======== Data shown ========
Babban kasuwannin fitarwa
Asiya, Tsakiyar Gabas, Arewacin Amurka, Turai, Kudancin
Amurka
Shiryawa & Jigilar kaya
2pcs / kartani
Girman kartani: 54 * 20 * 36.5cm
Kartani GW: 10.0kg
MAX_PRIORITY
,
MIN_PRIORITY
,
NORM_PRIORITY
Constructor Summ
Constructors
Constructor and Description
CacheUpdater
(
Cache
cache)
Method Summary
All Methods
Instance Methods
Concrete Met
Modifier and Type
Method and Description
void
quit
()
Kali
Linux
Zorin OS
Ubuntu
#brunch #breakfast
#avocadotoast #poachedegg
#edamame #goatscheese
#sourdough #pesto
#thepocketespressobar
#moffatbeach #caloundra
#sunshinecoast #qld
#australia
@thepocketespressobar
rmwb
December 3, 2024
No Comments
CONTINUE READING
========
======== Data shown ========
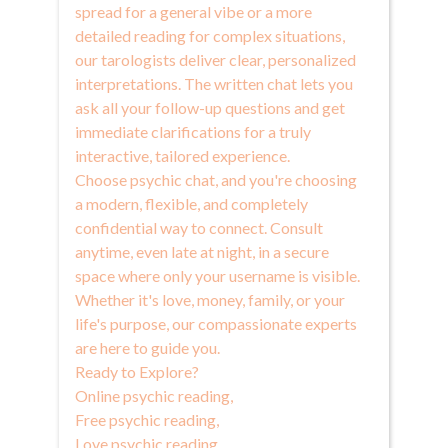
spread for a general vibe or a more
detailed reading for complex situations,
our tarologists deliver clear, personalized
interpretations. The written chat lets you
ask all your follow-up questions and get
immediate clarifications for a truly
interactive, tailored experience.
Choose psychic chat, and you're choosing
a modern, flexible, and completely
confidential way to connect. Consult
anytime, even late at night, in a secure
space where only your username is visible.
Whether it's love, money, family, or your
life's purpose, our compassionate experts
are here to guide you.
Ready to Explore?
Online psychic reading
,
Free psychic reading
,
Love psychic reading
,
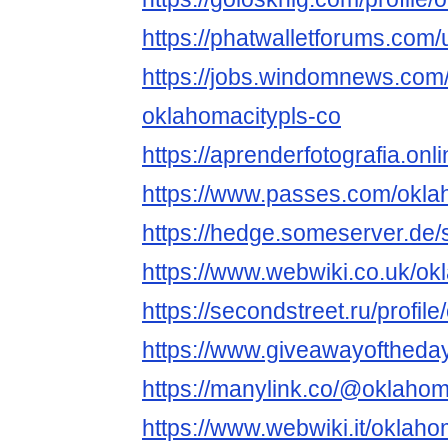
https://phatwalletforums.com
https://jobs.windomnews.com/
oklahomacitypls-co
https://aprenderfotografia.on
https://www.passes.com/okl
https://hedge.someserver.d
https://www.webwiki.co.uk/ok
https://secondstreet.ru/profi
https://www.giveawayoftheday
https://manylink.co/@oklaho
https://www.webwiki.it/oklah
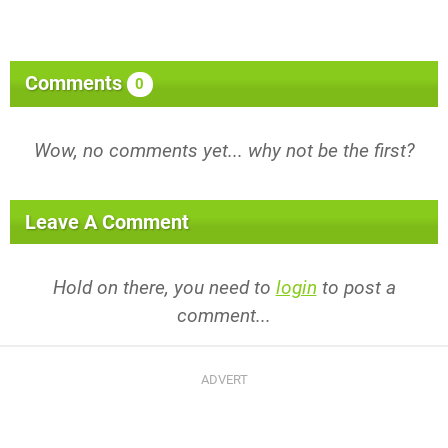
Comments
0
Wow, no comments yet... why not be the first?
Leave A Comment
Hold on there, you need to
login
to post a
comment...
========
======== Data shown ========
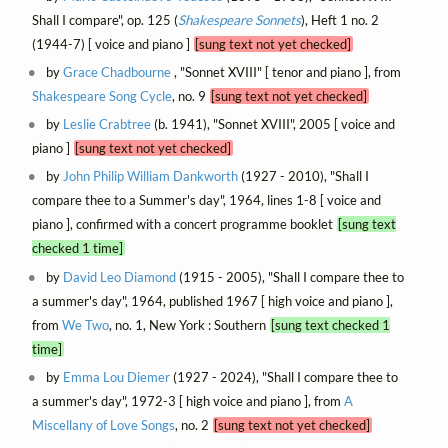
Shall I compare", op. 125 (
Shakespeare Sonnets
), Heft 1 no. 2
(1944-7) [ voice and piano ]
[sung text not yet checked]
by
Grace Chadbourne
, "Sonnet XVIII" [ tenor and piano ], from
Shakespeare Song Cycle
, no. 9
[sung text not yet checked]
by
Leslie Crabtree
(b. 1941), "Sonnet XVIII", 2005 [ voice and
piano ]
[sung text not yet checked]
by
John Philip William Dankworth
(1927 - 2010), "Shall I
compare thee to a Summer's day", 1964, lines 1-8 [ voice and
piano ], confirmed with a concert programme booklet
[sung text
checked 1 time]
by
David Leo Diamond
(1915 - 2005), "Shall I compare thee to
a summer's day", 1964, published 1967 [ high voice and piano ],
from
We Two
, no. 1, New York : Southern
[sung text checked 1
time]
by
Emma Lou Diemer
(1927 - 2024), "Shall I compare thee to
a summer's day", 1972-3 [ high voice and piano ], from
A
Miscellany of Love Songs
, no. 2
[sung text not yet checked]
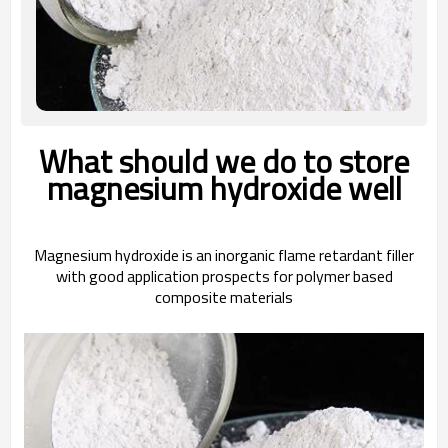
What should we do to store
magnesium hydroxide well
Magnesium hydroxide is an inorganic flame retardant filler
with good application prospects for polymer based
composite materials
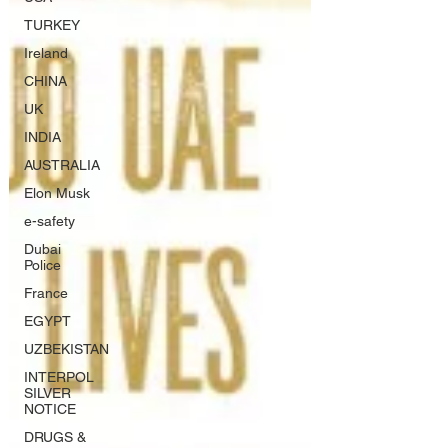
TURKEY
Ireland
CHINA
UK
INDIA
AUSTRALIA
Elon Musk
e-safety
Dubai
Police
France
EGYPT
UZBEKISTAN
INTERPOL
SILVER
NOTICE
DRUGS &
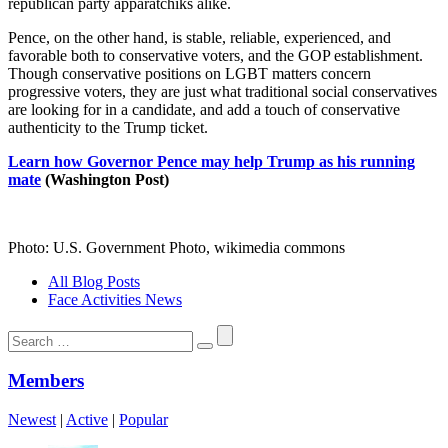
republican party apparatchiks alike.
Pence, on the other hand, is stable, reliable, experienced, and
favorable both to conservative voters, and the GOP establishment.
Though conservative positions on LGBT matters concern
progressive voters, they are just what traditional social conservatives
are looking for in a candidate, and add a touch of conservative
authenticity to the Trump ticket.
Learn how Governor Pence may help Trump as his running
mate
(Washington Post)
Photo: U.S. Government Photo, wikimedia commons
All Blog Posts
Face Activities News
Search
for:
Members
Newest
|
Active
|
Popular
========
> _What to work on_: Return, word for word, the lines of the data above from the line with "Babban kasuwannin fitarwa" through the line with "CONTINUE READING", inclusive.

> _Result of the exercise_:
Babban kasuwannin fitarwa
Asiya, Tsakiyar Gabas, Arewacin Amurka, Turai, Kudancin
Amurka
Shiryawa & Jigilar kaya
2pcs / kartani
Girman kartani: 54 * 20 * 36.5cm
Kartani GW: 10.0kg
MAX_PRIORITY
,
MIN_PRIORITY
,
NORM_PRIORITY
Constructor Summ
Constructors
Constructor and Description
CacheUpdater
(
Cache
cache)
Method Summary
All Methods
Instance Methods
Concrete Met
Modifier and Type
Method and Description
void
quit
()
Kali
Linux
Zorin OS
Ubuntu
#brunch #breakfast
#avocadotoast #poachedegg
#edamame #goatscheese
#sourdough #pesto
#thepocketespressobar
#moffatbeach #caloundra
#sunshinecoast #qld
#australia
@thepocketespressobar
rmwb
December 3, 2024
No Comments
CONTINUE READING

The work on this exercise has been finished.